■ **What you will do**
Transcribe exactly, and only, the lines from the one containing "As he announced details about the aid" through the end of the entries below, leaving the pictures out.

■ **Source data**
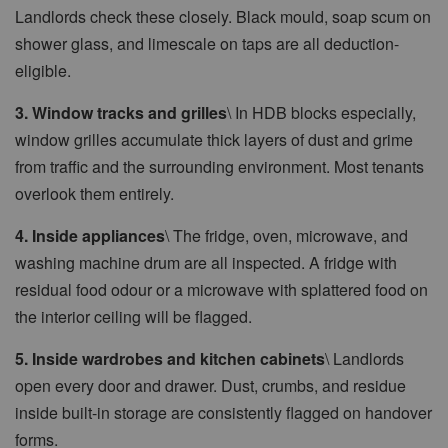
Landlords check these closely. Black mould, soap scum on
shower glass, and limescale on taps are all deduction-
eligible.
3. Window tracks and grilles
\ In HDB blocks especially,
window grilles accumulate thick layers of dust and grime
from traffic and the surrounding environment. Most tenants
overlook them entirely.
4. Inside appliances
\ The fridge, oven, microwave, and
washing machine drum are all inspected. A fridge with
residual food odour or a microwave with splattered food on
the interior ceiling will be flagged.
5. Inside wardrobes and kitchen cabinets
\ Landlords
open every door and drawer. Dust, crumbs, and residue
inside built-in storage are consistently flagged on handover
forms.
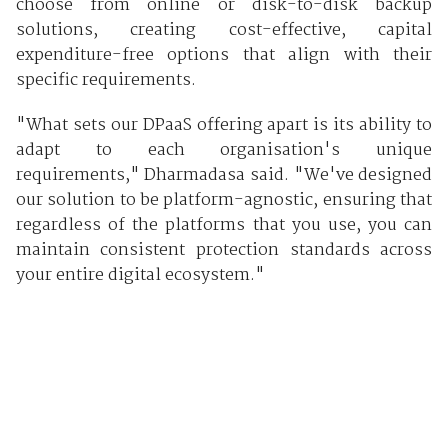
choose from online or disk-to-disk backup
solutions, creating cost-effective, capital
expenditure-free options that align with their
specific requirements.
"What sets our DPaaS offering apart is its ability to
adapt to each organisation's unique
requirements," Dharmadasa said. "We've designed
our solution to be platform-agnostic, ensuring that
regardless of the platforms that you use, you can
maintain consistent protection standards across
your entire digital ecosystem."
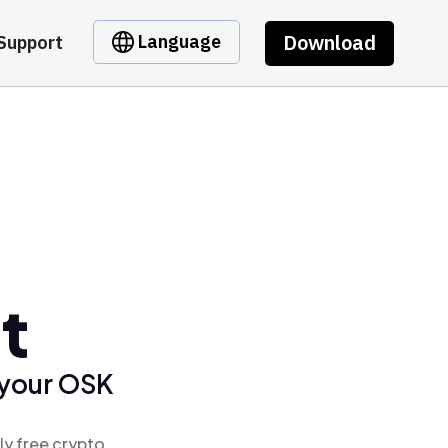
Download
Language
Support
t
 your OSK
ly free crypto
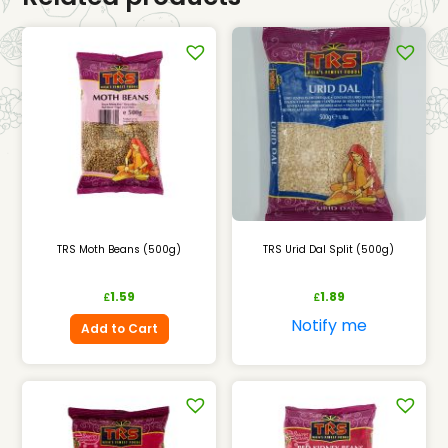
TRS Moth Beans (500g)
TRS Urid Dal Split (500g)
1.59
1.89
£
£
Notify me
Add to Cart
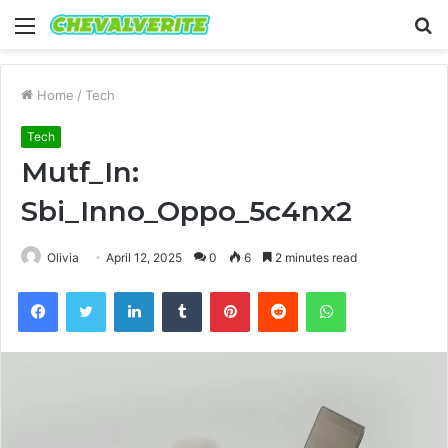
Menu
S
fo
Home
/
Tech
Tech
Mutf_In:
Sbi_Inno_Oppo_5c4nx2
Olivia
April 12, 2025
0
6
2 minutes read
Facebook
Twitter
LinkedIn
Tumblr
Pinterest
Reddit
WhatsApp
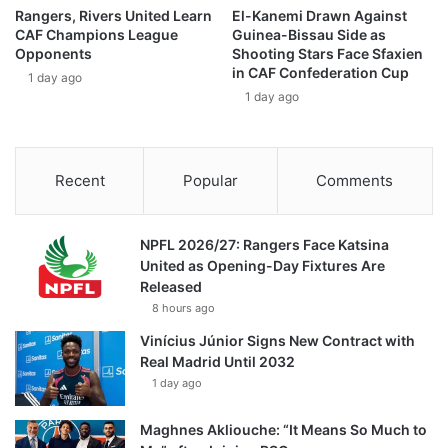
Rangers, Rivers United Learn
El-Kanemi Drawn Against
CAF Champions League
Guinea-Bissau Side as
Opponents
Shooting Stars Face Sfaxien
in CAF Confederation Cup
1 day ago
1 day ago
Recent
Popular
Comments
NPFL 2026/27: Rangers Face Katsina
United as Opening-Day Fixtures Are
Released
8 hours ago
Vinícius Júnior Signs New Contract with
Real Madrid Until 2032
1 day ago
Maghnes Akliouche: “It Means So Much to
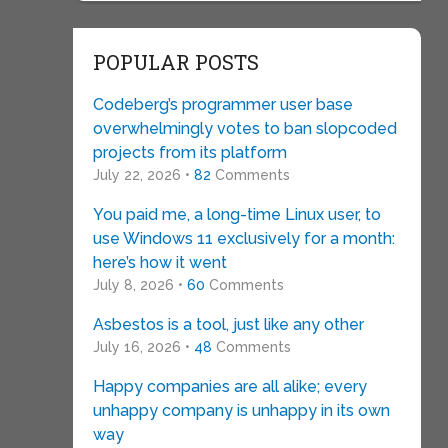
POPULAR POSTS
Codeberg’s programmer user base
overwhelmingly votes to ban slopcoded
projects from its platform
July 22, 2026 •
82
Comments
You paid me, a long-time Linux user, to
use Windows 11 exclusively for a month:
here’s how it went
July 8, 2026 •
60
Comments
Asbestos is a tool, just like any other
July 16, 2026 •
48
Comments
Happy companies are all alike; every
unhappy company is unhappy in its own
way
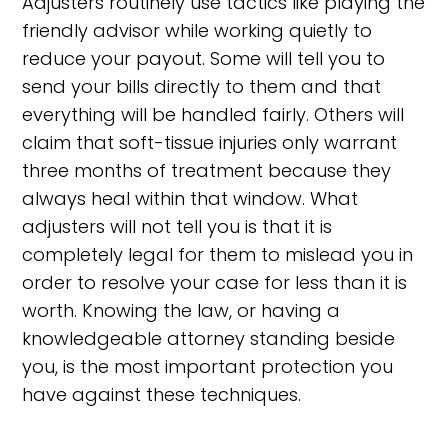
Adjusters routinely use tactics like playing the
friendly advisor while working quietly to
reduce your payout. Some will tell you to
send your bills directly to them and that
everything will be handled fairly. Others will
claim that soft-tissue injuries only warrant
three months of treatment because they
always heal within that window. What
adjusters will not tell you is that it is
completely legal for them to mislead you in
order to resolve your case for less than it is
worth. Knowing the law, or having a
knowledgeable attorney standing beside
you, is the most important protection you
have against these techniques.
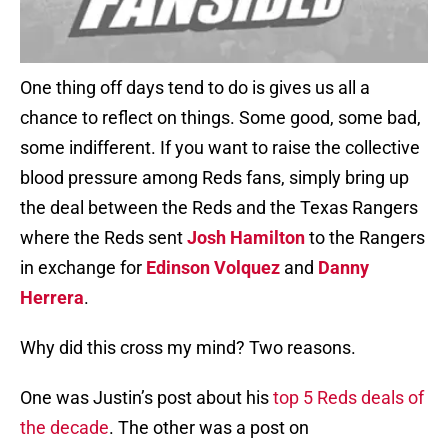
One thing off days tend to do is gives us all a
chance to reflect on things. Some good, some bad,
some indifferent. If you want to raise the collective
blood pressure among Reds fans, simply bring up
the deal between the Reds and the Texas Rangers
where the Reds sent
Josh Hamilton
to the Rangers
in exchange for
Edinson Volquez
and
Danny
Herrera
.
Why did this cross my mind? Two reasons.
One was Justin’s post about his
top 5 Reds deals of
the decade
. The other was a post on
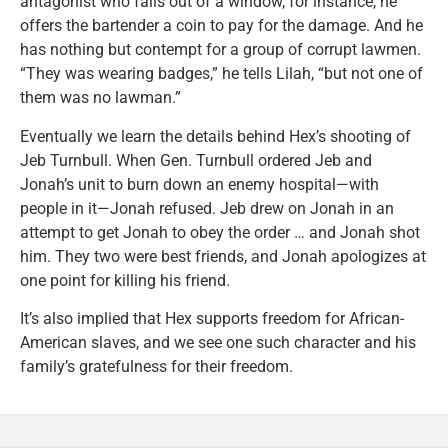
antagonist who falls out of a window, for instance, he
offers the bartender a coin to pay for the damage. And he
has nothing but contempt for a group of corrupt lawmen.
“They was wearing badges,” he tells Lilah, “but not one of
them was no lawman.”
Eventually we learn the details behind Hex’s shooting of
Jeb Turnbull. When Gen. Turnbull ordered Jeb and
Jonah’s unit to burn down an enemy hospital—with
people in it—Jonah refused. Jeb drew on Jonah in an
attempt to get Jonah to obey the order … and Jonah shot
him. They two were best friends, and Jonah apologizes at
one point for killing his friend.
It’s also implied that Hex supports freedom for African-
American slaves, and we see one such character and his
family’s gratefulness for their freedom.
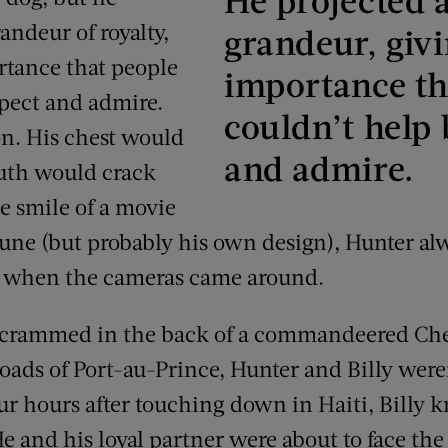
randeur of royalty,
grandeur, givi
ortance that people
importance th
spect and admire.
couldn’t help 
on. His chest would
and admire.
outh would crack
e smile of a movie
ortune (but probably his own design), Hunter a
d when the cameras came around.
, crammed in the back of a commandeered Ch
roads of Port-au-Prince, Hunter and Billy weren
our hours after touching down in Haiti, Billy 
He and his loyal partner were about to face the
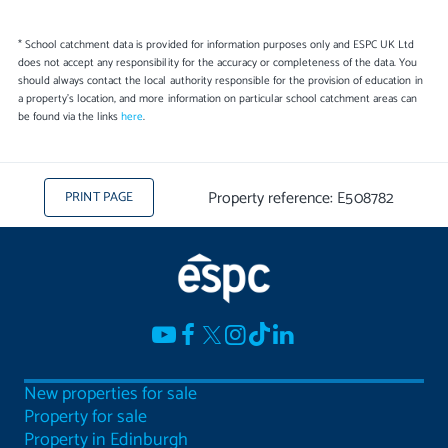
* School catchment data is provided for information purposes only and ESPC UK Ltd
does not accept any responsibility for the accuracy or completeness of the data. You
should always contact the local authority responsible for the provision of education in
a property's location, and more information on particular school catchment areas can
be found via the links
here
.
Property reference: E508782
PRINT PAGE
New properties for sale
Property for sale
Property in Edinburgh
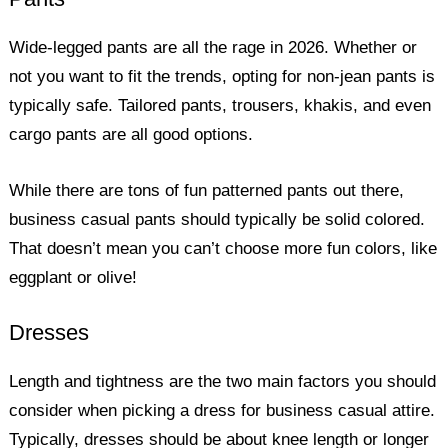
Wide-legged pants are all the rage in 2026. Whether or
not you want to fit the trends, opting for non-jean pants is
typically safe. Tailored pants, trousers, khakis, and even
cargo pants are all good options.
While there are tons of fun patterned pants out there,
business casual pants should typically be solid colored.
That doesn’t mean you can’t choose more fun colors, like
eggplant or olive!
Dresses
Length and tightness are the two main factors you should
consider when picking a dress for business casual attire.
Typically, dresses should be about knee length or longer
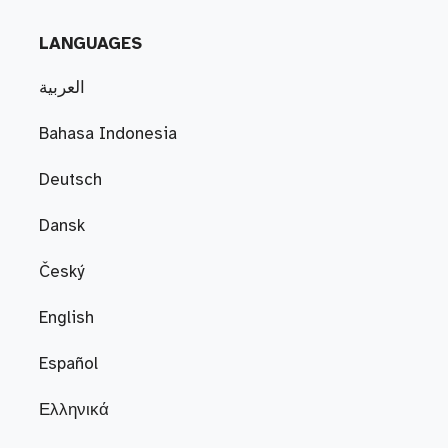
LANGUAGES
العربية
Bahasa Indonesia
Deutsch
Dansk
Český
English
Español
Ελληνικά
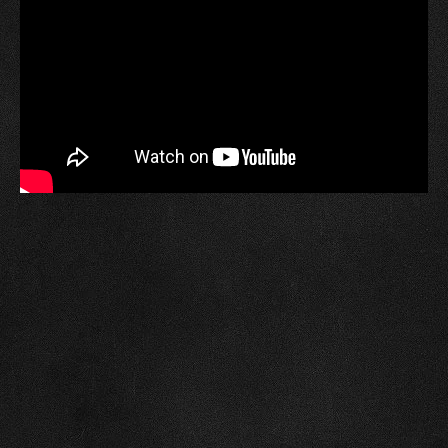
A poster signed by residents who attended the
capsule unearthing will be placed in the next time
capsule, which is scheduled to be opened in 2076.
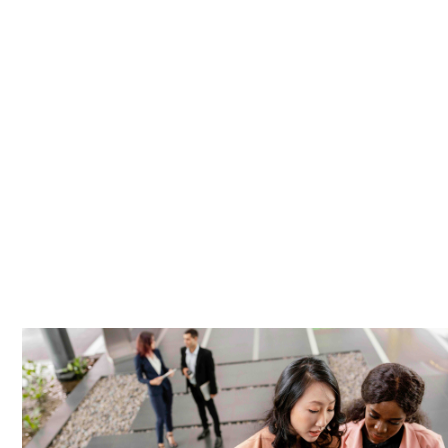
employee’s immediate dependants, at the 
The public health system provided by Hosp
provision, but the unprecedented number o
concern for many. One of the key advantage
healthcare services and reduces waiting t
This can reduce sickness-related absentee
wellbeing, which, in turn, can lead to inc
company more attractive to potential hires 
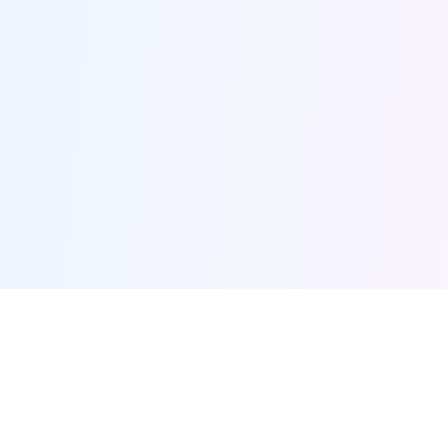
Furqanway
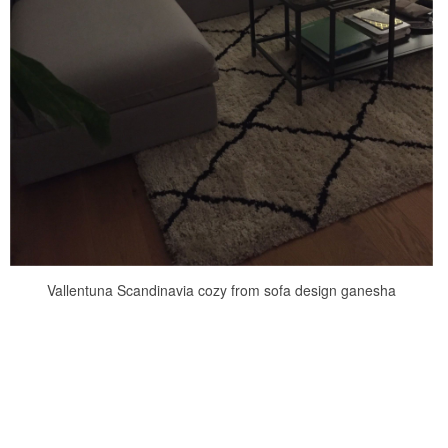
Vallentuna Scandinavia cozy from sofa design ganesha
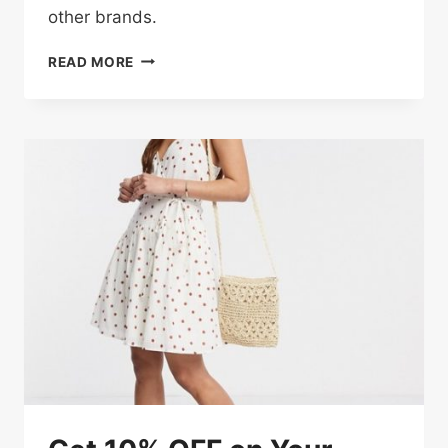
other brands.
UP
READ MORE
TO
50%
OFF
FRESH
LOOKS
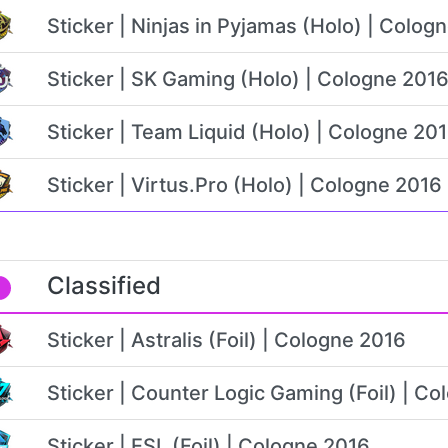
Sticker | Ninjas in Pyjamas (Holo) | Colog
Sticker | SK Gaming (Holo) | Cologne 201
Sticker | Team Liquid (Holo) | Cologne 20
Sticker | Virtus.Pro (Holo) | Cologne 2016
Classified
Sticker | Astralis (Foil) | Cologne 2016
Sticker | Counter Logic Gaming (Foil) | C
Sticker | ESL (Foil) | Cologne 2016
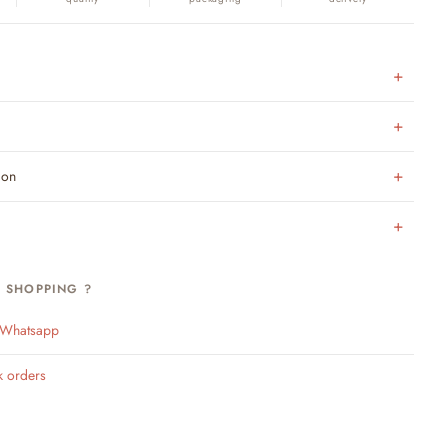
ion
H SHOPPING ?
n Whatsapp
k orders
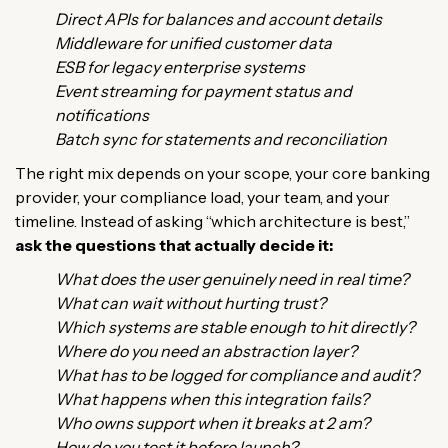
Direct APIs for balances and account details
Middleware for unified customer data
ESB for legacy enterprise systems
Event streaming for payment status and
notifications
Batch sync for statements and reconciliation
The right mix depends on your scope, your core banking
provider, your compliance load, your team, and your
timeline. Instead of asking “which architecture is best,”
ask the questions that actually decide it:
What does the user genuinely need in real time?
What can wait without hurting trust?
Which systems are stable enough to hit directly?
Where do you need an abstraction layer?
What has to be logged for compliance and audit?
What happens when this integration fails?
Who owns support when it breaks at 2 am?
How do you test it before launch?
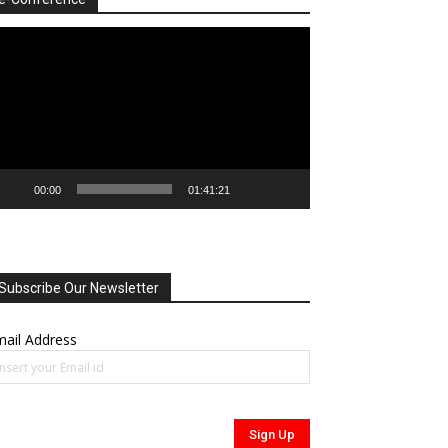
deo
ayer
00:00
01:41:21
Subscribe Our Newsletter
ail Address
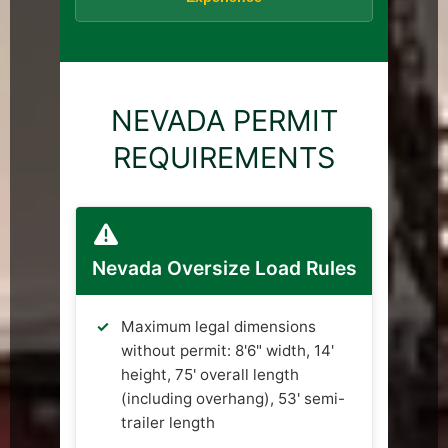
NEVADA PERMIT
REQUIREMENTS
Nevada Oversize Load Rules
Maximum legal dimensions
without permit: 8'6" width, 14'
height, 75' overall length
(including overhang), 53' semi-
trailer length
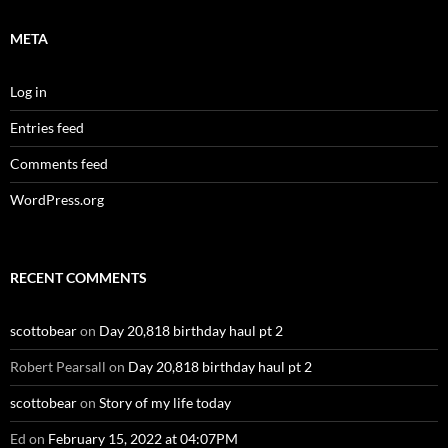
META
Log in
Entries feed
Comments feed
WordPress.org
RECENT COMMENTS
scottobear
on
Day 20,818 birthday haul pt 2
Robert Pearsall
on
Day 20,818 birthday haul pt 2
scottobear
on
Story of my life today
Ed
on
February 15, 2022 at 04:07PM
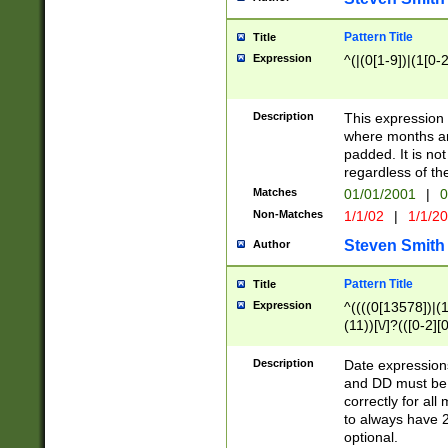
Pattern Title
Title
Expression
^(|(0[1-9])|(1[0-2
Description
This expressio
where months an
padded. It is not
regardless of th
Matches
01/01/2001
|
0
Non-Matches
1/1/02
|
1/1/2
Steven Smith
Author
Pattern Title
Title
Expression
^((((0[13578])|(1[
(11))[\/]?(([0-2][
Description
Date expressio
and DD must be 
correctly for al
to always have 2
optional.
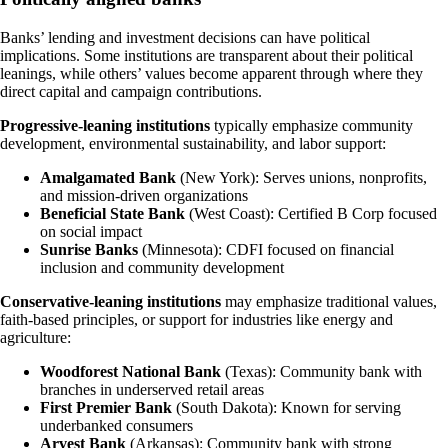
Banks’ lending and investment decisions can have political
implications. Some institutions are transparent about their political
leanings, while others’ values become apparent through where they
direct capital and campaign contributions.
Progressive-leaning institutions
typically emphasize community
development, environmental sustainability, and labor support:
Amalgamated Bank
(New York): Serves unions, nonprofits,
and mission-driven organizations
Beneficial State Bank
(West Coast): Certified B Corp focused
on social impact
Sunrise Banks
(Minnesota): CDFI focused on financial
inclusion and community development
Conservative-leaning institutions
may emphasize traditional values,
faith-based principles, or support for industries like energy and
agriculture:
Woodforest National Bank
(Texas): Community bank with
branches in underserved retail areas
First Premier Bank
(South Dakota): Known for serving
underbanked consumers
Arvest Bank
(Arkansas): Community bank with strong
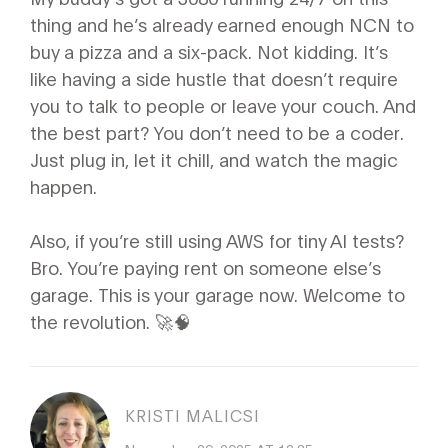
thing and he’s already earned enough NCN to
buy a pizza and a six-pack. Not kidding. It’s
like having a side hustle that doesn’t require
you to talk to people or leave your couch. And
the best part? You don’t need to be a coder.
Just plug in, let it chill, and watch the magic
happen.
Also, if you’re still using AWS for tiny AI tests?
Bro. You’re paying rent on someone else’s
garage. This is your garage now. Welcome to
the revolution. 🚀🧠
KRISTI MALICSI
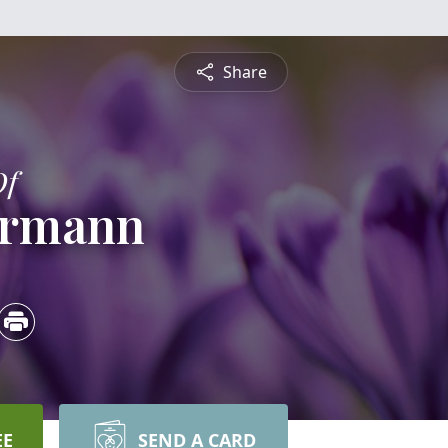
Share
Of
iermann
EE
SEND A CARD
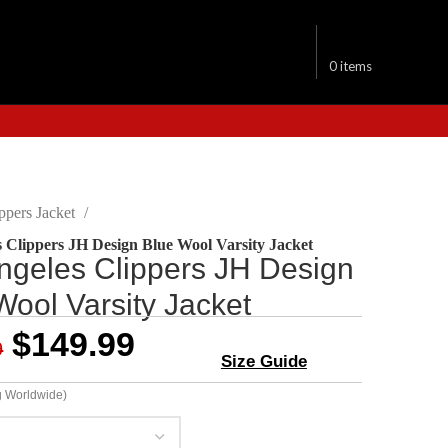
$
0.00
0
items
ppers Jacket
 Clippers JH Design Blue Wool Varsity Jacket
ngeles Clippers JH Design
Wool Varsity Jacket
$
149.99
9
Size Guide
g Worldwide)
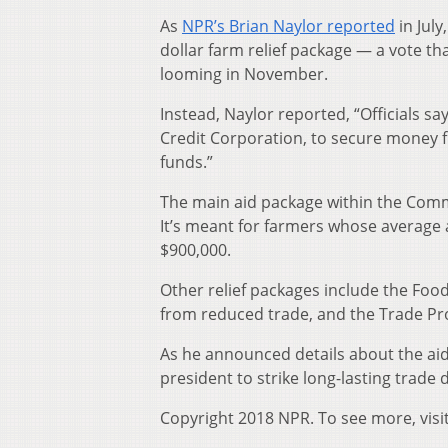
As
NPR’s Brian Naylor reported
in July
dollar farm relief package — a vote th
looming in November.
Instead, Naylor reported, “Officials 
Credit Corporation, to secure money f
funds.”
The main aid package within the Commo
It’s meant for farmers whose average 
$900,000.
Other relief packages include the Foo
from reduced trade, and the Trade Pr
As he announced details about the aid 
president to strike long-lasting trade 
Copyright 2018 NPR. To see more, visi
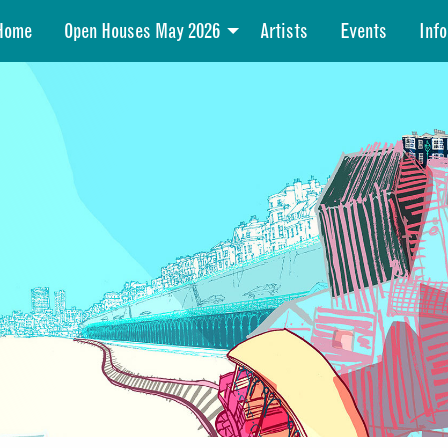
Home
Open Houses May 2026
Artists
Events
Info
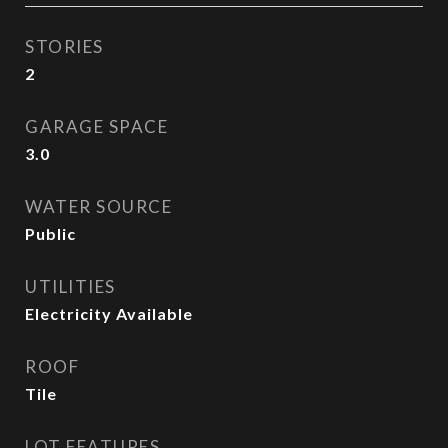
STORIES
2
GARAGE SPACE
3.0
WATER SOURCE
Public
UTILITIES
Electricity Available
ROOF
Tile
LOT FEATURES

■ **Task response**
As he announced details about the aid 
president to strike long-lasting trade 
Copyright 2018 NPR. To see more, visi
Home
Open Houses May 2026
Artists
Events
Info
STORIES
2
GARAGE SPACE
3.0
WATER SOURCE
Public
UTILITIES
Electricity Available
ROOF
Tile
LOT FEATURES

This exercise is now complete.